I am brand new with DeepSpeech and tried this example out : Mic Vad Example - it is pretty much exactly what I want to do, convert a stream of audio from microphone and I got this example working using this scorer and model:
curl -LO https://github.com/mozilla/DeepSpeech/releases/download/v0.7.0/deepspeech-0.7.0-models.pbmm
curl -LO https://github.com/mozilla/DeepSpeech/releases/download/v0.7.0/deepspeech-0.7.0-models.scorer
As per the getting started guide : https://deepspeech.readthedocs.io/en/v0.7.1/?badge=latest
It does recognise, simple english statements but fails to recognise words such as:
“Oh”, “Hmm”, “Do”, “Ok”, “Hi” and it does not understand as far as I can see any swear words such as f**k, or words which are not very basic english. It appears to not pickup the first spoken word very accurately in a sentence also.
I also don’t see it understand the alphabet for example “A” , “B” , “C” I get nothing recognised – how can we make it recognise?

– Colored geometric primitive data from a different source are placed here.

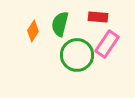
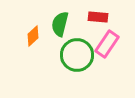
orange diamond: moved 5 px down; rotated 15 degrees clockwise
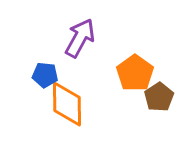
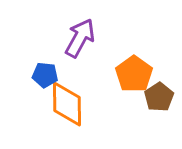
orange pentagon: moved 1 px left, 1 px down
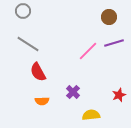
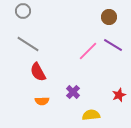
purple line: moved 1 px left, 2 px down; rotated 48 degrees clockwise
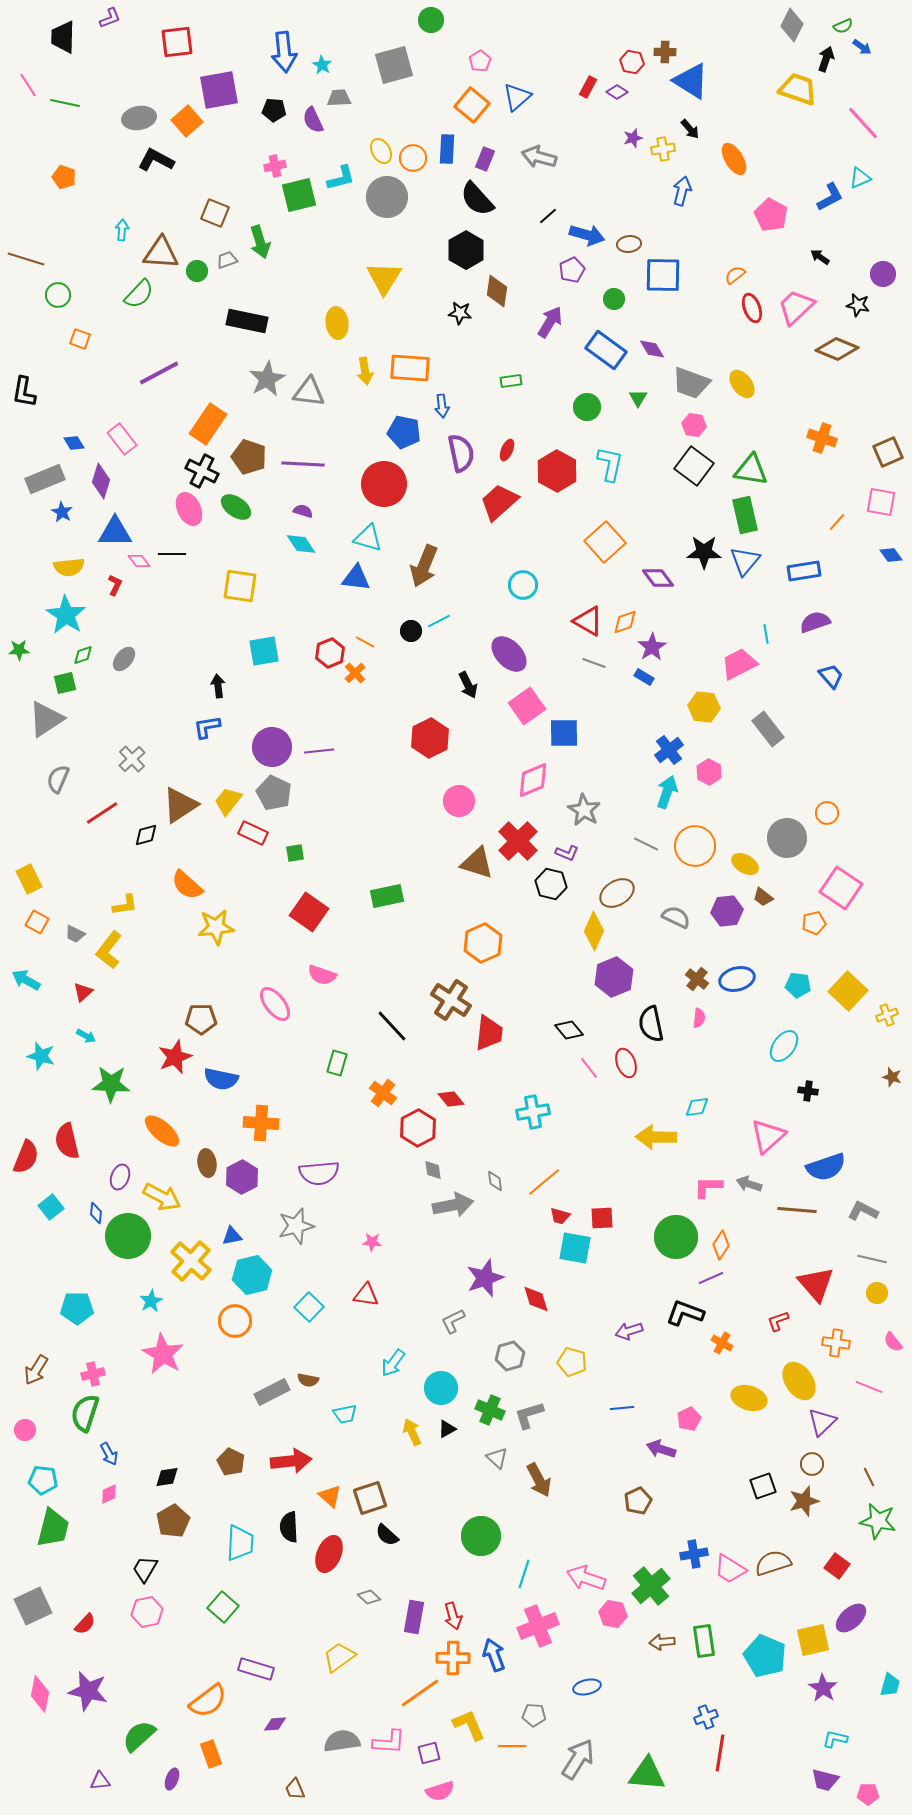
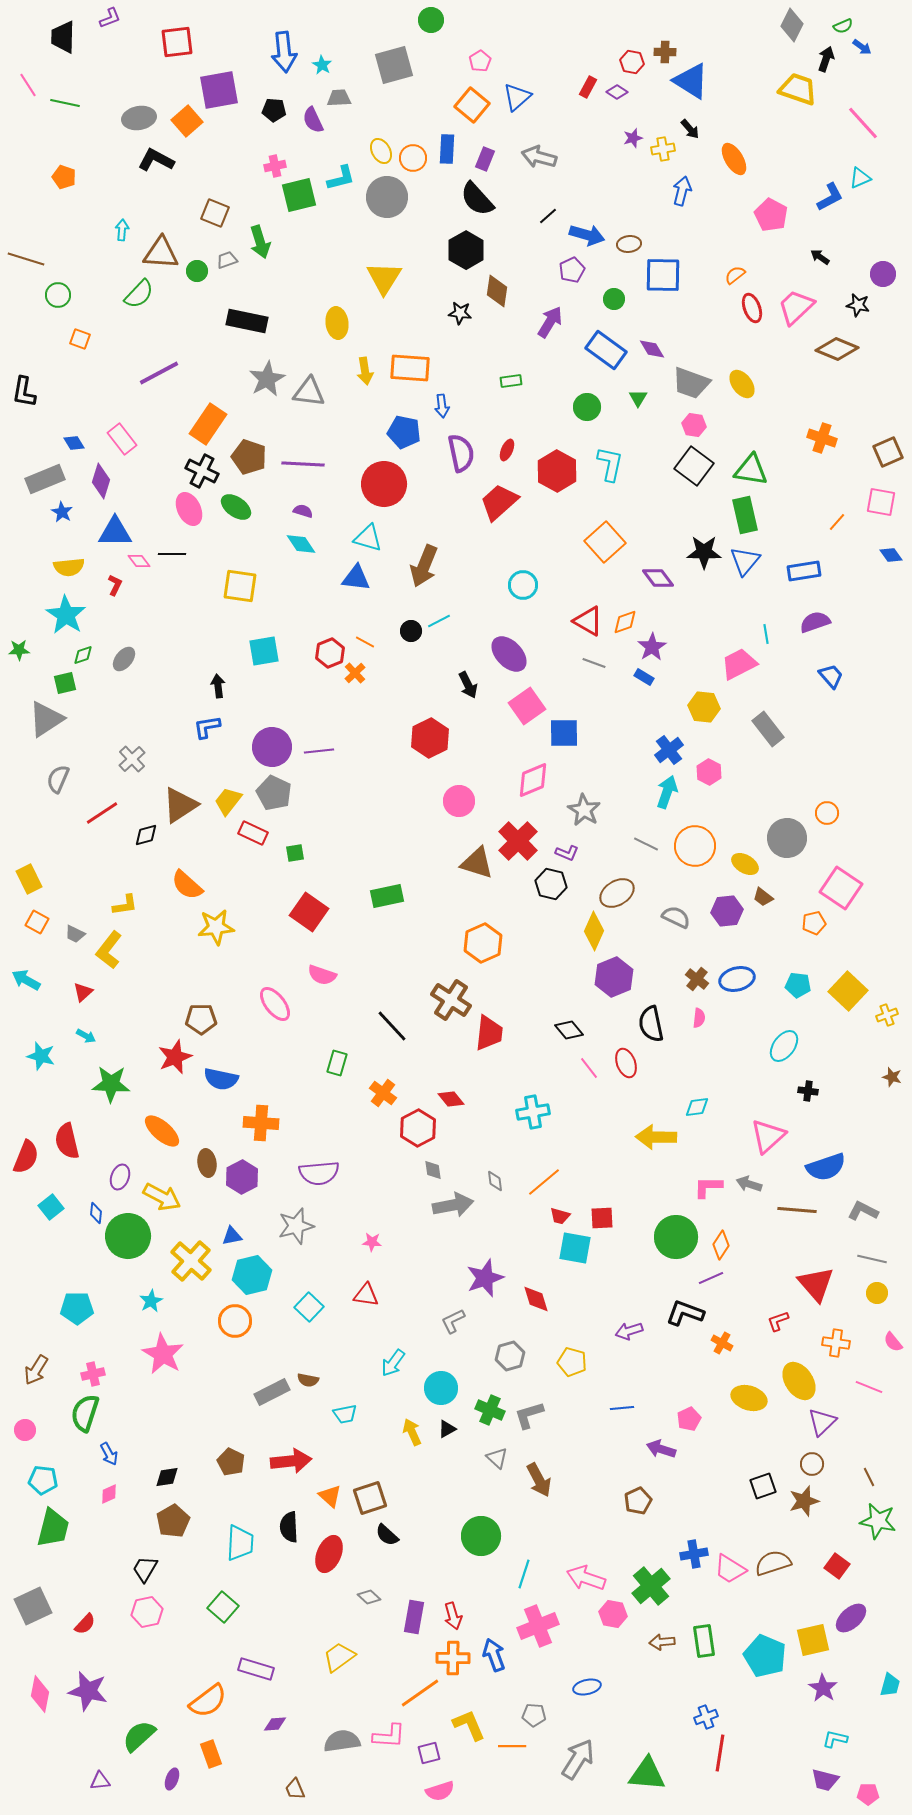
pink L-shape at (389, 1742): moved 6 px up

Is there an alternative model or scorer that may be more deeply trained? Any advice on improving it’s ability to pickup these “filler” words in a spoken sentence such as “ugh”, or “hffffff (huffing sound)”. There may well be things within this example that I can tweak to improve the capability of the recognition and I would love to hear any suggestions!
Many thanks - immensely exciting technology!